Dans un hypermarché Carrefour, en 2016, à Nice. / Eric Gaillard / REUTERS

Le décor est planté depuis plusieurs trimestres déjà. En fond de scène : un ciel brouillé par la guerre commerciale et le Brexit. Bloquée dans les coulisses : la consommation des ménages. Emergeant côté cour : des créations d’emplois. Sur les planches, enfin : une croissance sans panache, avec, en vedette, le pouvoir d’achat. L’économie française se tient.

D’après la dernière note de conjoncture de l’Institut national de la statistique et des études économiques (Insee), publiée jeudi 20 juin, l’activité devrait progresser de 0,3 % au deuxième trimestre de 2019, 0,3 % au troisième et de... 0,3 % au quatrième. Une régularité de métronome qui porterait la croissance annuelle à 1,3 % cette année. L’Hexagone pourrait ainsi dépasser d’un petit dixième la moyenne de la zone euro.

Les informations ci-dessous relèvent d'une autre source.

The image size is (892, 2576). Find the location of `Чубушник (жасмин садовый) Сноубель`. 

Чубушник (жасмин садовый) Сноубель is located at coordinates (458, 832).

La performance n’a rien d’éblouissant, mais, dans un contexte de ralentissement mondial et d’inquiétudes en Allemagne et en Italie, elle est loin d’être indigente. Et les fondamentaux sont solides.

« Attentisme »

« Si 2018 a surtout été portée comptablement par le commerce extérieur, 2019 le serait davantage par la demande intérieure », écrit l’Insee. En d’autres termes : s’il se fait toujours attendre, le redémarrage de la consommation devrait bien finir par se manifester. Le pouvoir d’achat, soutenu par les mesures d’urgences annoncées en décembre 2018 et des prix à peu près stables, croîtrait de 2,3 % cette année (1,8 % par unité de consommation). Une hausse qu’on avait plus observée depuis 2007.

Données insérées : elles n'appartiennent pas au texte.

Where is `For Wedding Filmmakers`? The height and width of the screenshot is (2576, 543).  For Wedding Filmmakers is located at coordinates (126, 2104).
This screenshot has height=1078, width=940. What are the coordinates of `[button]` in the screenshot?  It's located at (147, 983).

Certes, pour le moment, l’essentiel des gains a été mis de côté par les Français. Le taux d’épargne, qui a franchi, au premier trimestre, le seuil des 15 %, se maintiendrait à un niveau élevé jusqu’en décembre. « Reflétant, peut-être, dans l’ombre portée de la crise des “gilets jaunes”, un climat teinté d’un peu d’attentisme », selon l’Insee, cette prudence n’est pas inédite. Elle n’est pas non plus alarmante. Des mesures comme la prime exceptionnelle versées entre décembre et mars par les entreprises, ainsi que la revalorisation de la prime d’activité, pouvaient difficilement être anticipées. Les gains ont donc naturellement été stockés.

Ils ont sans doute aussi contribué à l’amélioration du climat général. La confiance des ménages s’est en effet nettement redressée ces derniers mois dans les enquêtes d’opinion. S’il y a peu de chance qu’elles s’emballent, leurs dépenses en biens et services devraient légèrement accélérer en cours d’année, avec une augmentation de 0,5 % attendue au troisième trimestre, après 0,3 % entre avril et juin. La consommation progresserait de 1,3 % en moyenne annuelle, après seulement 0,9 % en 2018.

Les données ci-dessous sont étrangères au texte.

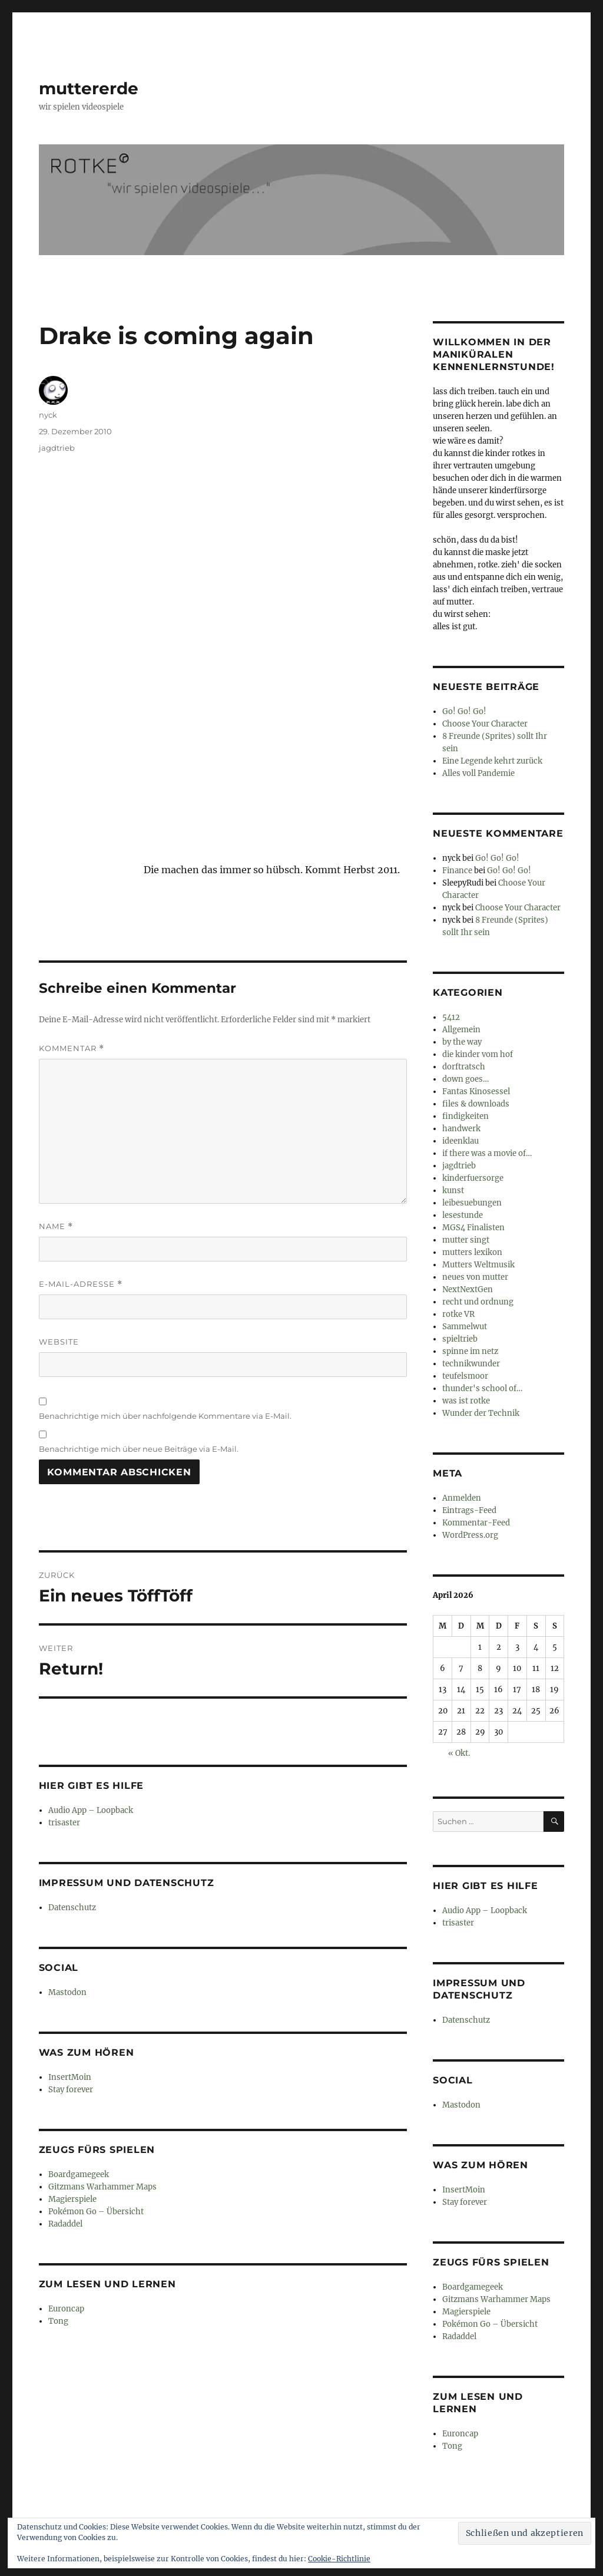 Image resolution: width=603 pixels, height=2576 pixels. Describe the element at coordinates (102, 2187) in the screenshot. I see `Gitzmans Warhammer Maps` at that location.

Bonne nouvelle sur le front de l’emploi

Evidemment, ces variations peuvent paraître infimes. Mais la consommation reste le principal moteur de croissance en France. Elle représente plus de la moitié du produit intérieur brut (PIB). Sa bonne tenue est déterminante pour la santé de l’économie tricolore, comme l’est, pour l’Allemagne, le commerce extérieur.

Elle sera, cette année, soutenue par la dynamique du marché du travail. Les créations, qui ont vivement accéléré au premier trimestre, vont continuer sur leur lancée. D’après l’Insee, 241 000 nouveaux postes verraient le jour cette année, après 182 000 en 2018. De quoi entamer un peu plus le taux de chômage. Ce dernier s’établirait, en décembre, aux alentours de 8,3 %. Un chiffre encore élevé par rapport à la moyenne de la zone euro, mais qui se rapproche des niveaux d’avant-crise.

Une ombre au tableau, les achats de logements

Malgré de sérieuses difficultés de recrutement, le moral est en effet plutôt bon dans les entreprises. Les indices qui mesurent le climat des affaires sont largement supérieurss à leur moyenne de longue période, tous secteurs d’activité confondus. Ils sont particulièrement bien orientés dans la construction et se sont repris, au deuxième trimestre, dans l’industrie. L’investissement, qui avait tiré la croissance en 2017 et en 2018, a ralenti, mais demeure à un niveau élevé. En 2019, il augmenterait encore de 3,3 %.

La principale ombre au tableau (hors contexte international) concerne les achats de logements des ménages ; Ils avaient beaucoup contribué à amorcer la reprise en 2016. Or, on observe, depuis la fin de 2018, un recul marqué. Ces dépenses se replieraient de 0,3 % sur l’année.